Einsparungen durch straffe Personalpolitik
Daher soll die Zusammenarbeit aller Abteilungen verbessert werden. Auch "Kostenreduktion bei laufenden Verträgen" ist geplant, in diesem Fall wollen die Vereinsverantwortlichen mit der Spielergewerkschaft VdF zusammenarbeiten. Der Kader soll auf 18 Spieler verkleinert werden und auch eine straffe Personalpolitik im Betreuer- und Trainerstab für Einsparungen sorgen. Weiters forderte Reichel die Ausschankrechte für das Linzer Stadion, regte die Gründung eines Sponsorenpools an und peilt eine Kooperation mit einem ausländischen Spitzenklub an, der seine Talente in Linz "parken" könnte.
Neuer Trainer?
Sollte in den nächsten Wochen wider Erwarten doch noch ein potenter Geldgeber gefunden werden, will Barisits mit neuen finanziellen Möglichkeiten drei absolute Führungsspieler verpflichten. Der erste Schritt wäre aber ein Engagement eines neuen Trainers, da Barisits seine Doppelfunktion als nicht ideal ansieht. "Als Trainer muss man immer voll bei der Mannschaft sein.
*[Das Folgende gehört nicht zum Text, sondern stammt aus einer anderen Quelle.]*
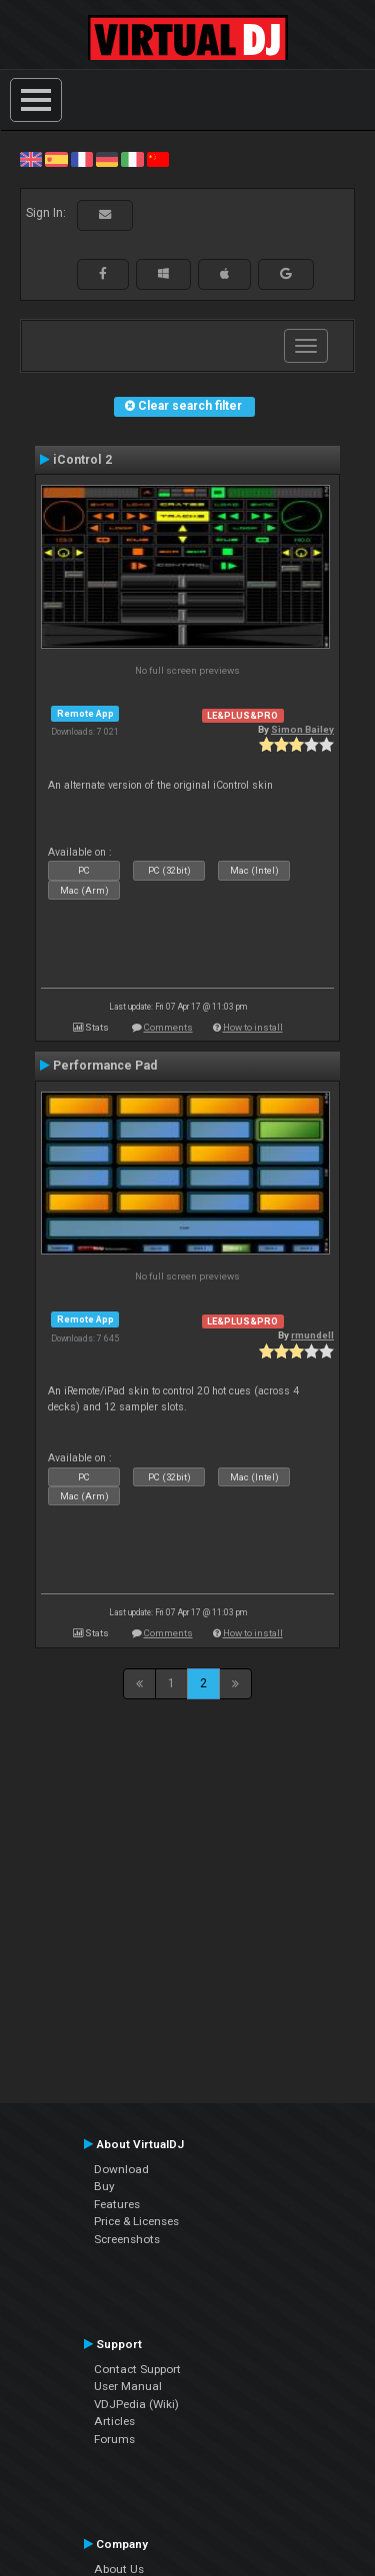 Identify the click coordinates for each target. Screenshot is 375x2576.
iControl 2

Das ist bei mir nicht möglich, weil ich viele andere Verpflichtungen habe."
Regionalliga droht
Barisits warnte vor einem möglichen bitteren Gang in die Regionalliga. "Das wäre meiner Meinung nach gleichbedeutend mit der Auflösung oder dem Verkauf des Vereins", sagte der Burgenländer der bei seinem Amtsantritt im Juli nach eigenen Angaben eine desolate Mannschaft vorgefunden hatte. "Ich habe schon viele Vereine trainiert, aber nirgends habe ich so demotivierte Spieler mit so wenig Identifikation mit ihrem Verein gesehen." Laut Reichel lag der 44-jährige Barisits im Sommer mit seinen Konditionswerten "in der oberen Hälfte" des LASK-Kaders.